John Laurens graduated from the Citadel in 1910. During World War I Laurens was stationed with the Charleston Light Dragoons in El Paso, Texas and later in France. In the interview, Laurens enumerates his siblings and discusses various occurrences in his life and in Charleston including family vacations on the Southern Railroad, a bath house that was once located at the end of Tradd Street, the Charleston Exposition of 1901, a tornado that took off the steeple of St. Philips Church and a fire at the Anderson Lumber Company once located on Broad Street. Audio with transcript.
Rebecca Bryan discusses memories of her life in Charleston. She mentions a contest between the fire departments, the Womens Exchange on King Street, Dixie Antique Shop, transportation as a young girl, several significant earthquakes and hurricanes, the history of her house at 110 Broad Street, the Battery as a child, her childhood schooling, the Charleston Exposition of 1901, and a story about the Charleston Light Dragoons. Audio with transcript and tape log.

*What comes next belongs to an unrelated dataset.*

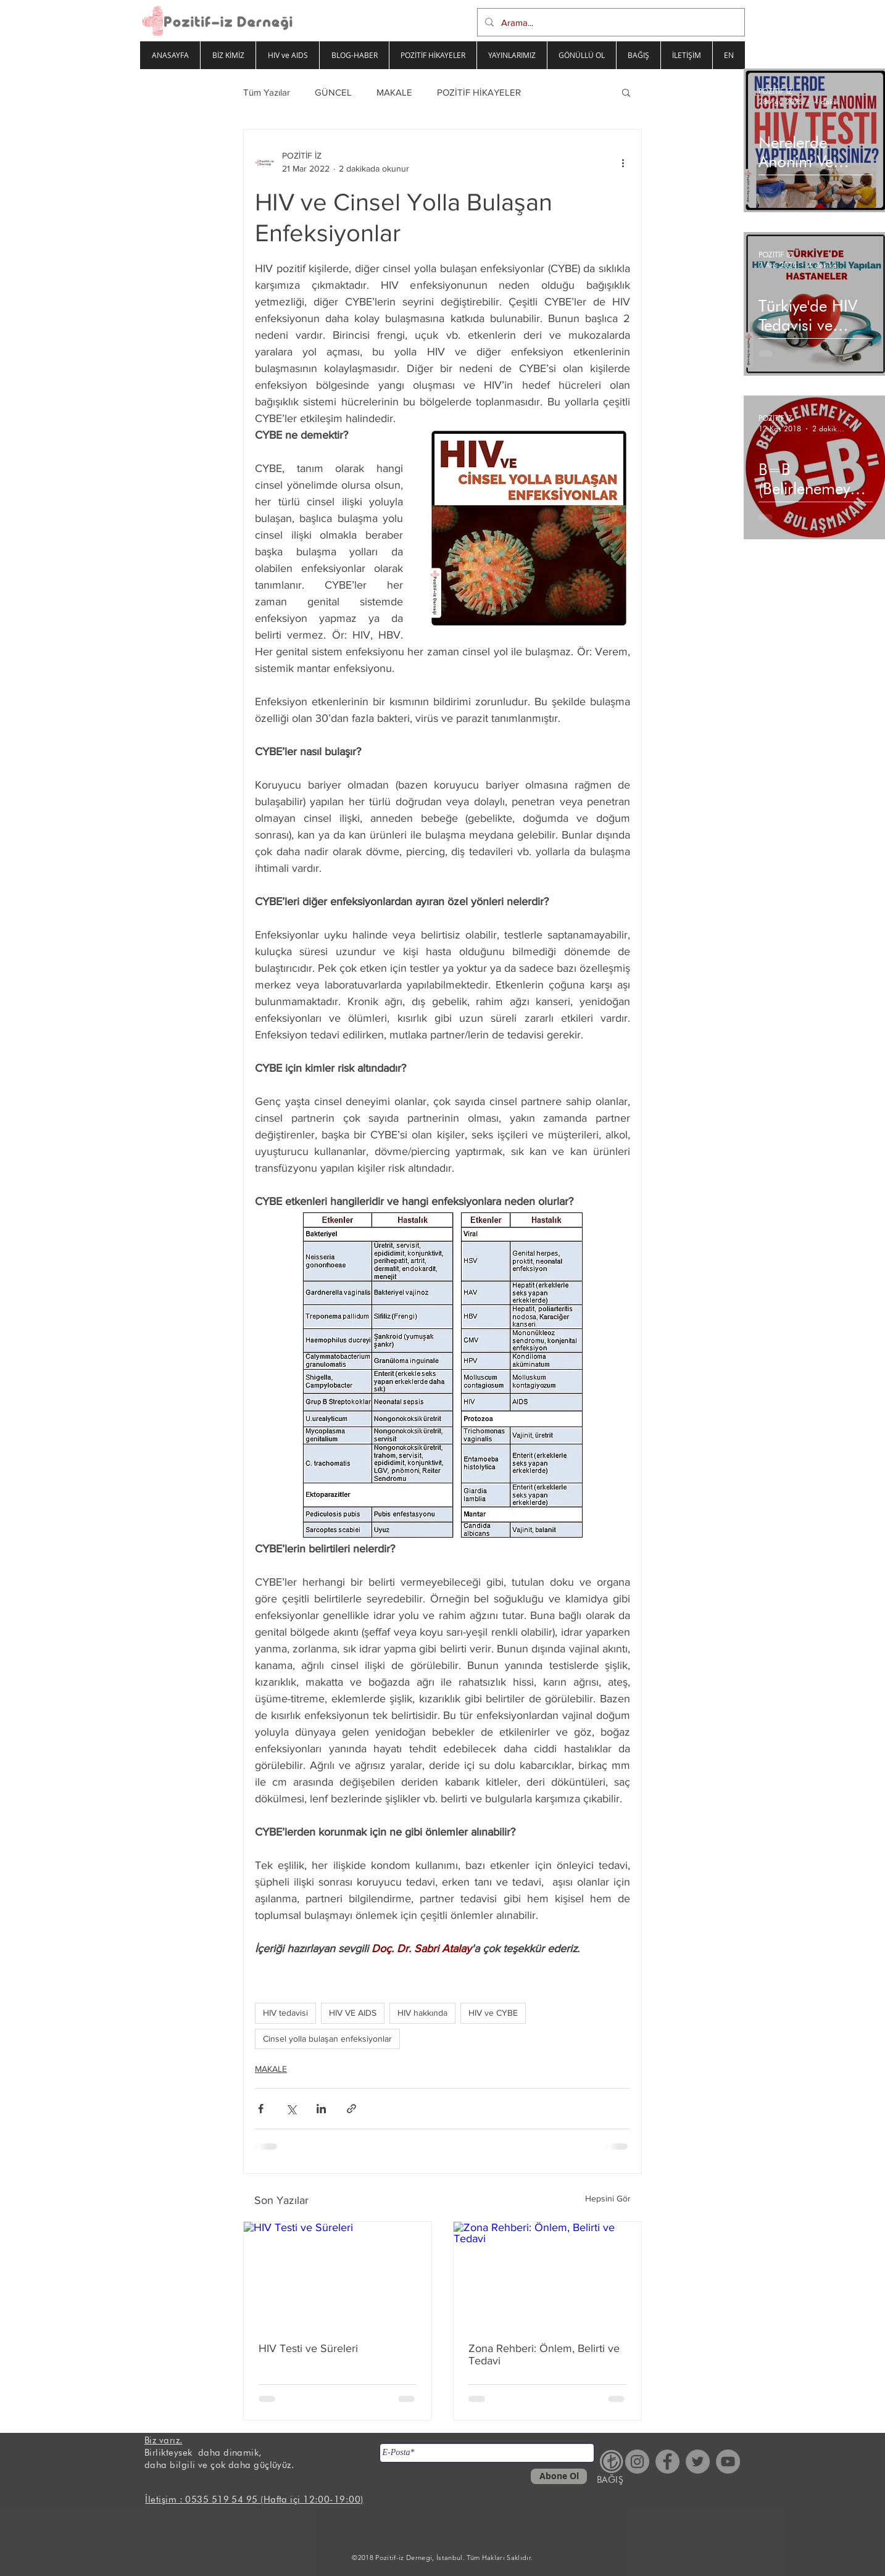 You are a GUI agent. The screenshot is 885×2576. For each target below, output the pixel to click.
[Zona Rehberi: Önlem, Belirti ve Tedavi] (547, 2274)
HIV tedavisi (285, 2013)
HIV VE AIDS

Tom Waring discusses the history of Charleston, particularly the population growth in surrounding cities such as North Charleston in the first part of the twentieth century, its designation as the “Holy City,” poverty following the Civil War, the increase in employment during World War I, and the subsequent influx of newcomers to Charleston during World War II. Waring concludes the interview with a local Gullah Story. Hermina Waring discusses the legend behind her family’s silver service. Audio with transcript and tape log.